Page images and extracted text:
>>>>>
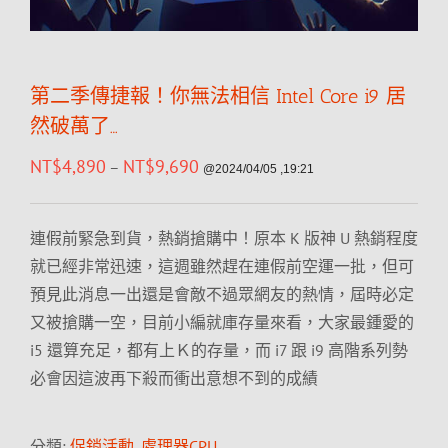
第二季傳捷報！你無法相信 Intel Core i9 居
然破萬了…
NT$
4,890
NT$
9,690
–
@2024/04/05 ,19:21
連假前緊急到貨，熱銷搶購中！原本 K 版神 U 熱銷程度
就已經非常迅速，這週雖然趕在連假前空運一批，但可
預見此消息一出還是會敵不過眾網友的熱情，屆時必定
又被搶購一空，目前小編就庫存量來看，大家最鍾愛的
i5 還算充足，都有上Ｋ的存量，而 i7 跟 i9 高階系列勢
必會因這波再下殺而衝出意想不到的成績
分類:
促銷活動
,
處理器CPU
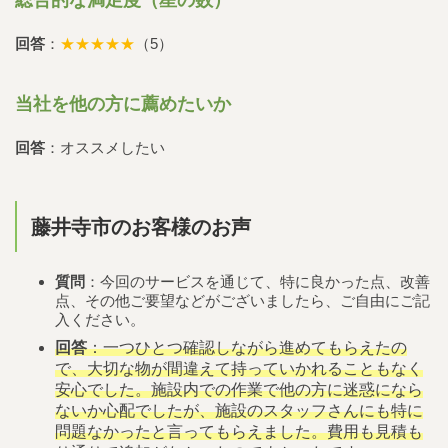
回答
：
★★★★★
（5）
当社を他の方に薦めたいか
回答
：オススメしたい
藤井寺市のお客様のお声
質問
：今回のサービスを通じて、特に良かった点、改善
点、その他ご要望などがございましたら、ご自由にご記
入ください。
回答
：一つひとつ確認しながら進めてもらえたの
で、大切な物が間違えて持っていかれることもなく
安心でした。施設内での作業で他の方に迷惑になら
ないか心配でしたが、施設のスタッフさんにも特に
問題なかったと言ってもらえました。費用も見積も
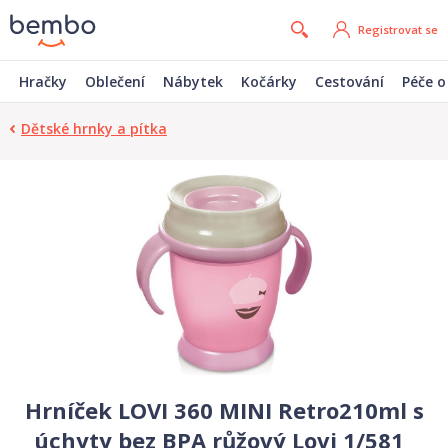
Registrovat se
Hračky
Oblečení
Nábytek
Kočárky
Cestování
Péče o
Dětské hrnky a pítka
Hrníček LOVI 360 MINI Retro210ml s
úchyty bez BPA růžový Lovi 1/581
<<<<<
WHAT THIS TASK INVOLVES:
Give back the records above word for word, minus any image they hold.

TASK ANSWER:
第二季傳捷報！你無法相信 Intel Core i9 居
然破萬了…
NT$
4,890
NT$
9,690
–
@2024/04/05 ,19:21
連假前緊急到貨，熱銷搶購中！原本 K 版神 U 熱銷程度
就已經非常迅速，這週雖然趕在連假前空運一批，但可
預見此消息一出還是會敵不過眾網友的熱情，屆時必定
又被搶購一空，目前小編就庫存量來看，大家最鍾愛的
i5 還算充足，都有上Ｋ的存量，而 i7 跟 i9 高階系列勢
必會因這波再下殺而衝出意想不到的成績
分類:
促銷活動
,
處理器CPU
回答
：
★★★★★
（5）
当社を他の方に薦めたいか
回答
：オススメしたい
藤井寺市のお客様のお声
質問
：今回のサービスを通じて、特に良かった点、改善
点、その他ご要望などがございましたら、ご自由にご記
入ください。
回答
：一つひとつ確認しながら進めてもらえたの
で、大切な物が間違えて持っていかれることもなく
安心でした。施設内での作業で他の方に迷惑になら
ないか心配でしたが、施設のスタッフさんにも特に
問題なかったと言ってもらえました。費用も見積も
Registrovat se
Hračky
Oblečení
Nábytek
Kočárky
Cestování
Péče o
Dětské hrnky a pítka
Hrníček LOVI 360 MINI Retro210ml s
úchyty bez BPA růžový Lovi 1/581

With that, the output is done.